TIDMHYC

RNS Number : 4289U

Hyder Consulting PLC

15 October 2014

NOT FOR RELEASE, PUBLICATION OR DISTRIBUTION, IN WHOLE OR IN PART,

IN, INTO OR FROM ANY JURISDICTION WHERE TO DO SO WOULD

CONSTITUTE A VIOLATION OF THE RELEVANT LAWS OF THAT JURISDICTION

15 October 2014

RECOMMENDED CASH OFFER

for

HYDER CONSULTING PLC

by

ARCADIS UK INVESTMENTS B.V.

a wholly-owned subsidiary of

ARCADIS N.V.

to be effected by means of a scheme of arrangement

under Part 26 of the Companies Act 2006

Hyder Consulting PLC ("Hyder") announces that, pursuant to the exercise of options granted under the Hyder Consulting PLC Executive Share Option Scheme (2002) and under the Hyder Consulting PLC 2006 Long Term Incentive Plan ("LTIP"), it has allotted and issued today, credited as fully paid 55,743 new Hyder Shares. The newly issued Hyder Shares will rank pari passu with Hyder's existing ordinary shares.

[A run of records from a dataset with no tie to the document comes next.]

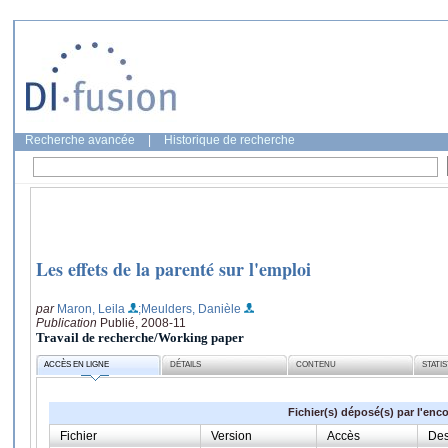
Recherche avancée
|
Historique de recherche
Les effets de la parenté sur l'emploi
par
Maron, Leila
;Meulders, Danièle
Publication
Publié, 2008-11
Travail de recherche/Working paper
ACCÈS EN LIGNE
DÉTAILS
CONTENU
STATI
Fichier(s) déposé(s) par l'enc
Fichier
Version
Accès
Des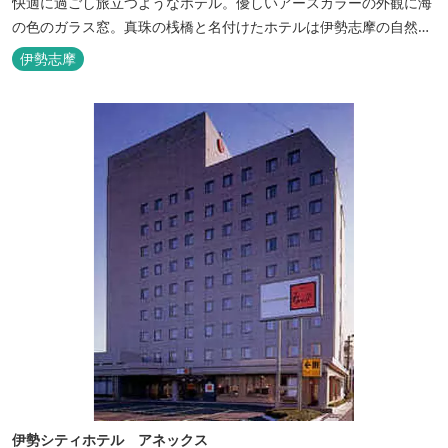
快適に過ごし旅立つようなホテル。優しいアースカラーの外観に海
の色のガラス窓。真珠の桟橋と名付けたホテルは伊勢志摩の自然保
護への思いか省エネルギーへの工夫と設備を備えています。 和食・
伊勢志摩
イタリアンレストランがございます。 また、宿泊のお客様は途中出
入り自由立体駐車場を無料でお使いいただけます。
伊勢シティホテル アネックス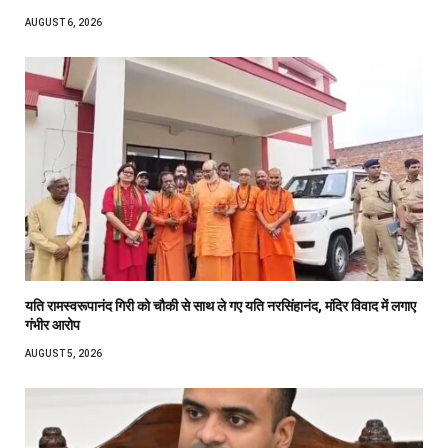
AUGUST 6, 2026
यति रामस्वरूपानंद गिरी को चौकी से साथ ले गए यति नरसिंहानंद, मंदिर विवाद में लगाए
गंभीर आरोप
AUGUST 5, 2026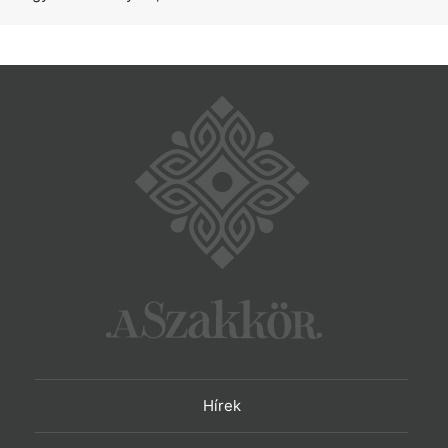
Hírek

In accordance with Rule 2.10 of the Code, Hyder confirms that as at the date of this announcement, it has 38,999,157 ordinary shares of 10 pence each in issue, 38,995,030 of which are admitted to trading on the Main Market of the London Stock Exchange under ISIN reference GB0032072174.

The new Hyder Shares allotted and issued today include 4,127 Hyder Shares allotted and issued to Ivor Catto, a director of the Company. Hyder Shares already in issue totalling 109,454 have also today been transferred to Ivor Catto and 71,305 to Russell Down, a director of the Company and 45,577 to Graham Reid, a person discharging managerial responsibilities, pursuant to the exercise of options granted under the LTIP.

Capitalised terms, unless otherwise defined in this announcement, have the meaning given to them in the Scheme Document published on 2 September 2014.

Enquiries

 
 Hyder 
 +44 (0) 203 014 9000 
 Ivor Catto, Chief Executive 
 Russell Down, Group Finance Director 
 Investec Bank plc (Financial 
  Adviser and Rule 3 Adviser to 
  Hyder) 
 +44 (0) 207 597 4000 
 Christopher Baird 
 James Ireland 
 Josh Levy 
 Numis Securities Limited (Broker 
  to Hyder) 
 +44 (0) 207 260 1000 
 David Poutney 
 James Serjeant 
 Stuart Skinner 
 Citigate Dewe Rogerson (Public 
  Relations Adviser to Hyder) 
 +44 (0) 207 282 2945 
 Tom Baldock 
 

Further information

This announcement is for information purposes only and is not intended to, and does not, constitute or form part of any offer or invitation to purchase, otherwise acquire, subscribe for, sell or otherwise dispose of, any securities or the solicitation of any vote or approval in any jurisdiction, pursuant to the Acquisition or otherwise.

Investec Bank plc, which is authorised in the United Kingdom by the Prudential Regulation Authority and regulated by the Financial Conduct Authority and the Prudential Regulation Authority, is acting as financial adviser to Hyder and no-one else in connection with the subject matter of this announcement and will not be responsible to anyone other than Hyder for providing the protections afforded to its clients or for providing advice in connection with the subject matter of this announcement.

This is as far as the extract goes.